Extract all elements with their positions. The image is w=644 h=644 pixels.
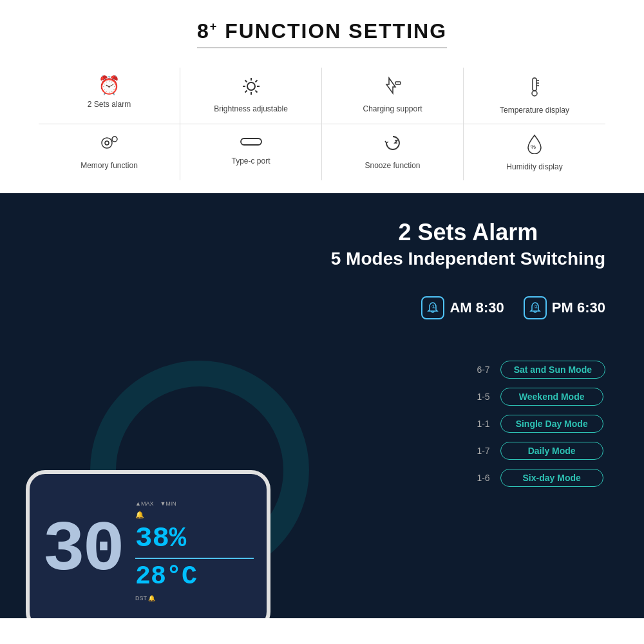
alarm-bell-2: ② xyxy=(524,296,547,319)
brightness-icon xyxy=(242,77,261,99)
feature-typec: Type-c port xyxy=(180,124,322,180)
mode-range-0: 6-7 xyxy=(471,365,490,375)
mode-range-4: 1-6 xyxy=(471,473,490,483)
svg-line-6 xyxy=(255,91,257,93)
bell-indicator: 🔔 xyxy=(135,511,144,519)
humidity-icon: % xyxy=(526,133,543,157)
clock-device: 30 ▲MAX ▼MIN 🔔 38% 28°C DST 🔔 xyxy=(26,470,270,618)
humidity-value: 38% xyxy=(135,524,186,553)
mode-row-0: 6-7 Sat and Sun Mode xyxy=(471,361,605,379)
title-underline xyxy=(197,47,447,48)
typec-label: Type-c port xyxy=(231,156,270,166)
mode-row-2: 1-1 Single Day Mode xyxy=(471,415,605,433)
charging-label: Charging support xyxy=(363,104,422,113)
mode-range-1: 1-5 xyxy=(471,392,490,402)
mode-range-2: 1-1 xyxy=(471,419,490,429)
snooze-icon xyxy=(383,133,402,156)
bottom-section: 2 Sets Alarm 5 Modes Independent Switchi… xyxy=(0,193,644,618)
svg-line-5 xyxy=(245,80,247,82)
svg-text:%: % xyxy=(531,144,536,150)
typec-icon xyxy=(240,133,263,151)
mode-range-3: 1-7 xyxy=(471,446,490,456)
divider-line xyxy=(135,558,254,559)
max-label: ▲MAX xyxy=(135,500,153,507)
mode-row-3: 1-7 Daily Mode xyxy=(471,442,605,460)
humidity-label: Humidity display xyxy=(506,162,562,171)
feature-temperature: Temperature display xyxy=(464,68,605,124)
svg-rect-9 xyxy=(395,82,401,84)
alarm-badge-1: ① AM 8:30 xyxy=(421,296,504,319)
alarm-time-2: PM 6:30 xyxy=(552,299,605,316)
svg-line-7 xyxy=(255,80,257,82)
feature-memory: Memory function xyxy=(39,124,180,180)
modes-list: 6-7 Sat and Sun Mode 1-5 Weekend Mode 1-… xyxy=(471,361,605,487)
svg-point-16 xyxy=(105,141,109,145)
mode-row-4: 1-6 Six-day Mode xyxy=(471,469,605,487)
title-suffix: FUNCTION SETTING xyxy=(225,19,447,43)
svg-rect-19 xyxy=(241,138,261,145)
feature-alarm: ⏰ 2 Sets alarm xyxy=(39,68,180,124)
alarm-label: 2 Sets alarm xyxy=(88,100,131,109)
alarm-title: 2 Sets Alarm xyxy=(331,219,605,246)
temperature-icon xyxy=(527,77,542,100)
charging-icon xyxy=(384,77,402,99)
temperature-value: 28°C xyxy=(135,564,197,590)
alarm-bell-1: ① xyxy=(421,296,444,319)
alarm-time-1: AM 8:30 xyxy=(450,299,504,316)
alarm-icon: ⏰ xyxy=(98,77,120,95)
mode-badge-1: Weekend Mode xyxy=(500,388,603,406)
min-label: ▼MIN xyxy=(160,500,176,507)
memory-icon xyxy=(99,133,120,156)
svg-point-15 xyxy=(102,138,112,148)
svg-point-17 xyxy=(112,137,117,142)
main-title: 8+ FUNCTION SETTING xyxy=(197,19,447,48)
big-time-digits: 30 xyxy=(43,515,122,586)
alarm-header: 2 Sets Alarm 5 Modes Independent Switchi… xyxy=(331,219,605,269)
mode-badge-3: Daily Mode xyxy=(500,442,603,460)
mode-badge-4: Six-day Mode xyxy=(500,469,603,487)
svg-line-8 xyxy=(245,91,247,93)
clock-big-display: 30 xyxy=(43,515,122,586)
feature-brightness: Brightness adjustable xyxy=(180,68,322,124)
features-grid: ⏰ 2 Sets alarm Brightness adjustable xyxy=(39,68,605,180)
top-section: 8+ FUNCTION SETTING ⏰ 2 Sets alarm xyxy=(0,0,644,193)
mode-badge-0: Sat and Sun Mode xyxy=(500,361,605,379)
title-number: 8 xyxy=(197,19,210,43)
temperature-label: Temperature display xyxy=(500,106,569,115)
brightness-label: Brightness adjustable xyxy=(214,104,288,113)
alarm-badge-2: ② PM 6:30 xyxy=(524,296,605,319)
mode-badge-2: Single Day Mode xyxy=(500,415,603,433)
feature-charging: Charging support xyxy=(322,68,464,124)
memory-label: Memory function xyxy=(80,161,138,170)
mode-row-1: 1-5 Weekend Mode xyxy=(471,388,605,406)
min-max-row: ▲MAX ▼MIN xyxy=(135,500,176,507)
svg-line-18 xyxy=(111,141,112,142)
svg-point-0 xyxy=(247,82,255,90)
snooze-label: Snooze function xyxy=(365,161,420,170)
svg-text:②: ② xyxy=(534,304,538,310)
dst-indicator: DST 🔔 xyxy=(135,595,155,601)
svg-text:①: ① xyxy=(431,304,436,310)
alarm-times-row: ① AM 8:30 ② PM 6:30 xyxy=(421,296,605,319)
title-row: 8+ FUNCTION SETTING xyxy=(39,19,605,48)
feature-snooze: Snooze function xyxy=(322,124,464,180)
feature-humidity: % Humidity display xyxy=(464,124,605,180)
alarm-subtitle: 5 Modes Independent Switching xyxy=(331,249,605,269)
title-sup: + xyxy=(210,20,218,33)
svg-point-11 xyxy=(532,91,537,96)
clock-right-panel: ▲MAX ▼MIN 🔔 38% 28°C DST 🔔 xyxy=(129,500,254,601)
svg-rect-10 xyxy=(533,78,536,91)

------------------------

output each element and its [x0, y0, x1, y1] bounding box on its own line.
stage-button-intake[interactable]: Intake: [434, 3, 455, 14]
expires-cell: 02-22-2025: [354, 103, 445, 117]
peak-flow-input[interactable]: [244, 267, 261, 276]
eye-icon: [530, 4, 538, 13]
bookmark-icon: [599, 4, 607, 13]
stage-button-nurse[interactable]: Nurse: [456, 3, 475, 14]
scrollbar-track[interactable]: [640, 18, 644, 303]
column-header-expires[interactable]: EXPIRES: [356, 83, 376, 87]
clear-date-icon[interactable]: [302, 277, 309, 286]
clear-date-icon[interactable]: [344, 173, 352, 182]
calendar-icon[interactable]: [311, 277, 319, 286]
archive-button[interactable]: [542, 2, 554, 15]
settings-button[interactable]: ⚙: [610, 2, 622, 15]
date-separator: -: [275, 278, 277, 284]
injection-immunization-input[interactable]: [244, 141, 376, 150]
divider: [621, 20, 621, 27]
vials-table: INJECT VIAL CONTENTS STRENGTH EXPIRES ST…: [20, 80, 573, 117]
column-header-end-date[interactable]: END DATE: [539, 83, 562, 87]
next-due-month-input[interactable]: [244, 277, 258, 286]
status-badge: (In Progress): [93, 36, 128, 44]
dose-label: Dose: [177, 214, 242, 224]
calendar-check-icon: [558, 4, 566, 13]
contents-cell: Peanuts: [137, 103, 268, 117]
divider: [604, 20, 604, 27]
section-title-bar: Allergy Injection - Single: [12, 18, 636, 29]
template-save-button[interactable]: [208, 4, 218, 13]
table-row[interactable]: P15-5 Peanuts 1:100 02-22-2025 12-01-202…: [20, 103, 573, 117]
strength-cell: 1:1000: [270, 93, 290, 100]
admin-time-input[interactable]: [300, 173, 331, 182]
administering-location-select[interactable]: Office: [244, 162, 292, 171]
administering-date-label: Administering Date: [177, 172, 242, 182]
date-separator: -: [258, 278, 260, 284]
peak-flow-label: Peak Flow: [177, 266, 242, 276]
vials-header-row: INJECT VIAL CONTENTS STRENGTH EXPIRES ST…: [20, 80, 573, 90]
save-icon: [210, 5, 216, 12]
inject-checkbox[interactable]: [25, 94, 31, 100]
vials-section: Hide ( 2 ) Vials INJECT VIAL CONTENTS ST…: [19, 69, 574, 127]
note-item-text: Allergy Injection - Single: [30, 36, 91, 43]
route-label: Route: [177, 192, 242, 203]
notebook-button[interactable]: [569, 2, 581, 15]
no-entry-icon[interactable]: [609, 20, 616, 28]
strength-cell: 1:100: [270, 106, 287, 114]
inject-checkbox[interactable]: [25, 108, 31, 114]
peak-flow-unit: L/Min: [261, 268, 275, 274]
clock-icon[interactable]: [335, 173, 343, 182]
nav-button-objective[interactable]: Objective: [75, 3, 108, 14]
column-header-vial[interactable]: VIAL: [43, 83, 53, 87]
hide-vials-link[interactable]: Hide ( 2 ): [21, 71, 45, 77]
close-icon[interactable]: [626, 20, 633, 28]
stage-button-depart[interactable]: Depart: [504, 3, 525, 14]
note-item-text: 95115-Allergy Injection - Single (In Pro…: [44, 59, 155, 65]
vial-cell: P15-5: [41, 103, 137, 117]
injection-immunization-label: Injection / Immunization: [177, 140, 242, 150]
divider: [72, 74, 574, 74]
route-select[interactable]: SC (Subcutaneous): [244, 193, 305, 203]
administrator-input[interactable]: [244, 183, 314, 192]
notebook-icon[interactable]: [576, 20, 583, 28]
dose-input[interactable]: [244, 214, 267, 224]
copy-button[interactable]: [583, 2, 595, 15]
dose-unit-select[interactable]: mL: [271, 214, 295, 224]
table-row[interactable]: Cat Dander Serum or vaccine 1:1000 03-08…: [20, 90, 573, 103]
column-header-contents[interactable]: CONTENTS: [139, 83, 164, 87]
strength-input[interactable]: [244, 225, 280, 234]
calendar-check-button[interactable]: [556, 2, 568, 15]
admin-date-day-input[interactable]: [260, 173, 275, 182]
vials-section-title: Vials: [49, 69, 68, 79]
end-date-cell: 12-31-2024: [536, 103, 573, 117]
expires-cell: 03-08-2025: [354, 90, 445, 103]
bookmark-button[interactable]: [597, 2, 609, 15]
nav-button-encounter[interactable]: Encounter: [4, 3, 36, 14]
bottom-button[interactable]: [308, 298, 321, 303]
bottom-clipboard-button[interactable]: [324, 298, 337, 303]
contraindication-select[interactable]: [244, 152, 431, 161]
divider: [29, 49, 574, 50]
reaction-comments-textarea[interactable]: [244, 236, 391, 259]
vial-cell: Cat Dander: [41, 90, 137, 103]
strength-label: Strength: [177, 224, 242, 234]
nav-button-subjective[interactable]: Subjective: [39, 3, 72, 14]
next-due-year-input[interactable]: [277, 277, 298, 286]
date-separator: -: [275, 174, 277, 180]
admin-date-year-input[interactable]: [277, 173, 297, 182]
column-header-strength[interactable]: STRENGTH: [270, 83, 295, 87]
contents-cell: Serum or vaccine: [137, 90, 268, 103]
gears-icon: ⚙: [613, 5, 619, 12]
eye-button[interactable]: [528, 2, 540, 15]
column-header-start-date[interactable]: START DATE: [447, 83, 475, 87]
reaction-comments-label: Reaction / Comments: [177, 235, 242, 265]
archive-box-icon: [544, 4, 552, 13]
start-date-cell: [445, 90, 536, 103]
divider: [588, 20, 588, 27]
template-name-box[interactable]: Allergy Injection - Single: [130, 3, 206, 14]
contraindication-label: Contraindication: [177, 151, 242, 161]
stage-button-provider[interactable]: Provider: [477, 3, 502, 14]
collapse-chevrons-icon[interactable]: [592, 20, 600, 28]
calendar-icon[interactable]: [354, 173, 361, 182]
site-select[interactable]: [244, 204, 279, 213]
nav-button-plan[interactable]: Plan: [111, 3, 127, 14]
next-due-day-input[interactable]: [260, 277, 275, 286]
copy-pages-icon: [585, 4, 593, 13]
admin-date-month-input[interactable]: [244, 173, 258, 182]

------------------------

Work order:
The string "month" marks the lines to return from the material. Copy each one.

Exercise solution:
next-due-month-input[interactable]: [244, 277, 258, 286]
admin-date-month-input[interactable]: [244, 173, 258, 182]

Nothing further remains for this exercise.